Main Dish and Meal Products:

Includes products that fit the FDA’s definition for a main dish or meal, namely that the product weigh at least a certain amount and contain foods from different food groups.

Health claim: Dietary Saturated Fat and Cholesterol and Risk of Coronary Heart Disease (21 CFR 101.75)

Whole Grain:

Includes breads, cereals, crackers, biscuits, muffins and other grain-based products that meet the content requirements for whole grain and dietary fiber.

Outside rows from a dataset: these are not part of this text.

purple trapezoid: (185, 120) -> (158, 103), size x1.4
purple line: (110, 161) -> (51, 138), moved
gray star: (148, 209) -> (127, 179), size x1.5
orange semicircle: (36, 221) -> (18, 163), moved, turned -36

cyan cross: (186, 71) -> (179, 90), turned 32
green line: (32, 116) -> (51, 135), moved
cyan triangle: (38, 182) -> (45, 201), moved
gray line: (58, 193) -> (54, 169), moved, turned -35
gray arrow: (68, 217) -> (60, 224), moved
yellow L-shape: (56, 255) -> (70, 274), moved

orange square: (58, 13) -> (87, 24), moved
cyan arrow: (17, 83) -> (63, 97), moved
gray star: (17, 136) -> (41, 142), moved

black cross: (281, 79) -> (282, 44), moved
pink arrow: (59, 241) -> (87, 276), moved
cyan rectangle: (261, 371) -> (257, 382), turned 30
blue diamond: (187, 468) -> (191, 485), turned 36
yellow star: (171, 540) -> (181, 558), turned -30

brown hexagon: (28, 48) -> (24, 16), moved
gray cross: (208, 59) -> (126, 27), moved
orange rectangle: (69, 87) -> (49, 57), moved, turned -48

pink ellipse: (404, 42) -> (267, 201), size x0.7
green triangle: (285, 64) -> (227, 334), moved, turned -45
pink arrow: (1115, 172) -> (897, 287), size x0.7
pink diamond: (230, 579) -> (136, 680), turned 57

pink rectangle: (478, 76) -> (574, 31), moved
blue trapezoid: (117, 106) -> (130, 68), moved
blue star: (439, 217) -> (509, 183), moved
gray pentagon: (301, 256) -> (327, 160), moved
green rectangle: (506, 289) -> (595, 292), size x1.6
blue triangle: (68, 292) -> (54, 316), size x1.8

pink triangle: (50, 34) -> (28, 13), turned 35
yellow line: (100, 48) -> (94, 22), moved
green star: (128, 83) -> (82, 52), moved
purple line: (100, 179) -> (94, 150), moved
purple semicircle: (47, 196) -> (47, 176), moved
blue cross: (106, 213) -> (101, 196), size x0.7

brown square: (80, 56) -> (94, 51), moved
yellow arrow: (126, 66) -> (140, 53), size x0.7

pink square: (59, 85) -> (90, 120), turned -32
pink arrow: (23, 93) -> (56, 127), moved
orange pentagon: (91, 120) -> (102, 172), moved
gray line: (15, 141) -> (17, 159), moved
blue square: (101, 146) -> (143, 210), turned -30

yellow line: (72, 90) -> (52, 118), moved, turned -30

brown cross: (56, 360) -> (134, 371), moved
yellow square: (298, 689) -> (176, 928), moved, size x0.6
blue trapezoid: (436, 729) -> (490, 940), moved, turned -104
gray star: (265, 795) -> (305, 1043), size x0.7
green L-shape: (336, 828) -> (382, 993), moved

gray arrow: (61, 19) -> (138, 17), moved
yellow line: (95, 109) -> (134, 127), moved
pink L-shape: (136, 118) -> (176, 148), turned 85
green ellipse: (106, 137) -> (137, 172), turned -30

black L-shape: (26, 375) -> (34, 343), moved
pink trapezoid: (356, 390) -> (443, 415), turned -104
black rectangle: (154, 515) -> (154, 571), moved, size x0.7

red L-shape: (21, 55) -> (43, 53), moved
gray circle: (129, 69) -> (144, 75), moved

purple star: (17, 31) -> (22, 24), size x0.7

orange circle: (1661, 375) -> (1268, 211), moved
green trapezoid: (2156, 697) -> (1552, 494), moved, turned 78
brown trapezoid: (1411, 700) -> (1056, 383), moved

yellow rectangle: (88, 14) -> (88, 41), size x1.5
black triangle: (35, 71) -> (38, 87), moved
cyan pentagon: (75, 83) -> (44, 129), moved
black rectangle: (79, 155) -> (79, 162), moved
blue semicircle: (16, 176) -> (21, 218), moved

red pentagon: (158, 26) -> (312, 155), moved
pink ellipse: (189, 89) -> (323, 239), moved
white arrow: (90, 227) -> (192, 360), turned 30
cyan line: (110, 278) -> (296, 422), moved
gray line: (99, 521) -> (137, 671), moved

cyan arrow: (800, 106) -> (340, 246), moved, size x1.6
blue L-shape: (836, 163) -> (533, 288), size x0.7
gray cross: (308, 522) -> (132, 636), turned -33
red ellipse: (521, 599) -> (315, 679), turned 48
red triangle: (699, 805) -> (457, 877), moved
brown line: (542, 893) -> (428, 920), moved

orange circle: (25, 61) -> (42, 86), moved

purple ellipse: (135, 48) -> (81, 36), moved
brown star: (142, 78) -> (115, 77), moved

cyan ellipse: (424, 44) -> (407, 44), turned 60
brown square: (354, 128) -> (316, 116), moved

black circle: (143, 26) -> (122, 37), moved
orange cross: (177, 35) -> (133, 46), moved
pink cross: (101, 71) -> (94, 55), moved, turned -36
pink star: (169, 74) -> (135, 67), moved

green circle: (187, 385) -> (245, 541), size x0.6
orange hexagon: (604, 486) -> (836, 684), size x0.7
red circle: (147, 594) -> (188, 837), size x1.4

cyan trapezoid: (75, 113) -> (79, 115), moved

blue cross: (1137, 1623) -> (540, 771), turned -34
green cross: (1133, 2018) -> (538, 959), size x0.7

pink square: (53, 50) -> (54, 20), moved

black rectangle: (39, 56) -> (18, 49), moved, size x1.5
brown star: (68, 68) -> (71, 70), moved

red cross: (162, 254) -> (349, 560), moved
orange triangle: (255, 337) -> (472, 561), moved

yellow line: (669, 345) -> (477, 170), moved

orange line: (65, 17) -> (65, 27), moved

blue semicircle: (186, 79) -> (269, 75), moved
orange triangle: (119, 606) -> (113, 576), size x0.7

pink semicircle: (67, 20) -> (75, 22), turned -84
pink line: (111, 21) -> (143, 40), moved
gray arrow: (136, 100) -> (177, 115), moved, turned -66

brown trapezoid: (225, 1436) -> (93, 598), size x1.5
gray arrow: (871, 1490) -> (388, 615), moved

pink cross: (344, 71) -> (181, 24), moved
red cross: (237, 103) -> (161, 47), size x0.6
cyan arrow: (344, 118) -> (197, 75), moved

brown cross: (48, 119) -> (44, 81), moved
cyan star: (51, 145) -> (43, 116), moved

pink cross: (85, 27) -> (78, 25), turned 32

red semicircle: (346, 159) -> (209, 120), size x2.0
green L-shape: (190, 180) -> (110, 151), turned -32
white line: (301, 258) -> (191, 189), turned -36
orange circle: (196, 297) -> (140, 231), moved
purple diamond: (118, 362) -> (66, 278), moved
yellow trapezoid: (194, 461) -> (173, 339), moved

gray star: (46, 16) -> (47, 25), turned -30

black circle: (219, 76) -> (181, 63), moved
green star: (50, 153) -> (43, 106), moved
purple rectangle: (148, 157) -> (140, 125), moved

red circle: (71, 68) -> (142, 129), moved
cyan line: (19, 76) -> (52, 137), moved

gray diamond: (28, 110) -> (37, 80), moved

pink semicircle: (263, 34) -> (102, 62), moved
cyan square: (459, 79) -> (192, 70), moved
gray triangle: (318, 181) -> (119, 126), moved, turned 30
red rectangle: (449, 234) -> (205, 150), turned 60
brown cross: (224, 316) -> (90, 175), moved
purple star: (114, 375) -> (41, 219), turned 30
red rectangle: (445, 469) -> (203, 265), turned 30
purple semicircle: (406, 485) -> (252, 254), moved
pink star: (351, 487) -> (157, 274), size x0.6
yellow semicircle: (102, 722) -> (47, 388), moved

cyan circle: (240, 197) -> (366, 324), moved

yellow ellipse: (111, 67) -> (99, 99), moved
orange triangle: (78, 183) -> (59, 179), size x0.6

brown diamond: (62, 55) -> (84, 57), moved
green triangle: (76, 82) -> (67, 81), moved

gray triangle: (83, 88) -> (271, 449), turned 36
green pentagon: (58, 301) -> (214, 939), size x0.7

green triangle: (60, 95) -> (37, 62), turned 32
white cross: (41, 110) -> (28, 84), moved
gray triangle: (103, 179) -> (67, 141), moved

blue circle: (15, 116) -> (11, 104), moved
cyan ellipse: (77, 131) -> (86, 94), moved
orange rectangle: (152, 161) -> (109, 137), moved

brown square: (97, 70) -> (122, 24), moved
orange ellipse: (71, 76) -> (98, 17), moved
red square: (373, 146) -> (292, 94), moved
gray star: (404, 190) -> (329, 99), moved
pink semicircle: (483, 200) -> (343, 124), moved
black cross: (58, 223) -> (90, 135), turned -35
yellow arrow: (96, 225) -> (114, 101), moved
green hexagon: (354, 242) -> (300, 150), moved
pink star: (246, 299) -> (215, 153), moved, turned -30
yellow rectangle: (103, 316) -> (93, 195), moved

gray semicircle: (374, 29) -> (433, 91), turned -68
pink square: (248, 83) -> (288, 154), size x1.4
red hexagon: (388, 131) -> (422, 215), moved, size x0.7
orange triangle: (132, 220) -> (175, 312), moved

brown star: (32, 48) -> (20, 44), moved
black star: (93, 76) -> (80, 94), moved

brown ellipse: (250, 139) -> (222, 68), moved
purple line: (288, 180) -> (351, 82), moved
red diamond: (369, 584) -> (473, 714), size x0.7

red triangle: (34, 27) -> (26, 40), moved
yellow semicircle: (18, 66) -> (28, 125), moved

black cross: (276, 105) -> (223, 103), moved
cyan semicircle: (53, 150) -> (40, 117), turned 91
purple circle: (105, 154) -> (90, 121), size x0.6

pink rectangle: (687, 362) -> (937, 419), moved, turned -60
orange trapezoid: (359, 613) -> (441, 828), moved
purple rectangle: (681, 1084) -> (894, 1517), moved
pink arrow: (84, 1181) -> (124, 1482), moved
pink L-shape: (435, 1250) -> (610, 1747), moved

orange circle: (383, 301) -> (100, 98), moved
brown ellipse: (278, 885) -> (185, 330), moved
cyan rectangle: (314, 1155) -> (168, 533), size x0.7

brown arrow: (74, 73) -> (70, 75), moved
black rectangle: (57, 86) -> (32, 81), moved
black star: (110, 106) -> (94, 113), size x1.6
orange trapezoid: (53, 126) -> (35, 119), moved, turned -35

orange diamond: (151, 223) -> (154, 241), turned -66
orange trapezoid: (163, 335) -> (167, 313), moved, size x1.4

Health claim: Whole Grain Foods with Moderate Fat Content and the Risk of Heart Disease (Docket No. 03Q-0547)

Nuts (whole or chopped):

Includes whole or chopped almonds, hazelnuts, peanuts, pecans, pistachios, walnuts and some pine nuts.

Health claim: Nuts and Coronary Heart Disease (Docket No. 02P-0505)

Fish (high in omega-3 fatty acids):

Includes fish that contain specified amounts of DHA and EPA omega-3 fatty acids.

Health claim: Omega-3 Fatty Acids and Reduced Risk of Coronary Heart Disease (Docket No. 2003Q-0401)

Heart-Check program nutrition experts and registered dietitians developed realistic, science-based program nutrition requirements. For example, current food technology and food science capabilities were taken into consideration. Additionally, great care was taken to develop criteria that encourage consumption of foods and nutrients of public health concern. The goal is to make it easy for consumers to follow a heart-healthy diet. When a product is close to the limit for total fat, saturated fat, trans fat, cholesterol and/or sodium, one of the quality assurance measures employed by the Heart-Check program is analytical lab testing to verify the compliance with the Heart-Check nutrition requirements.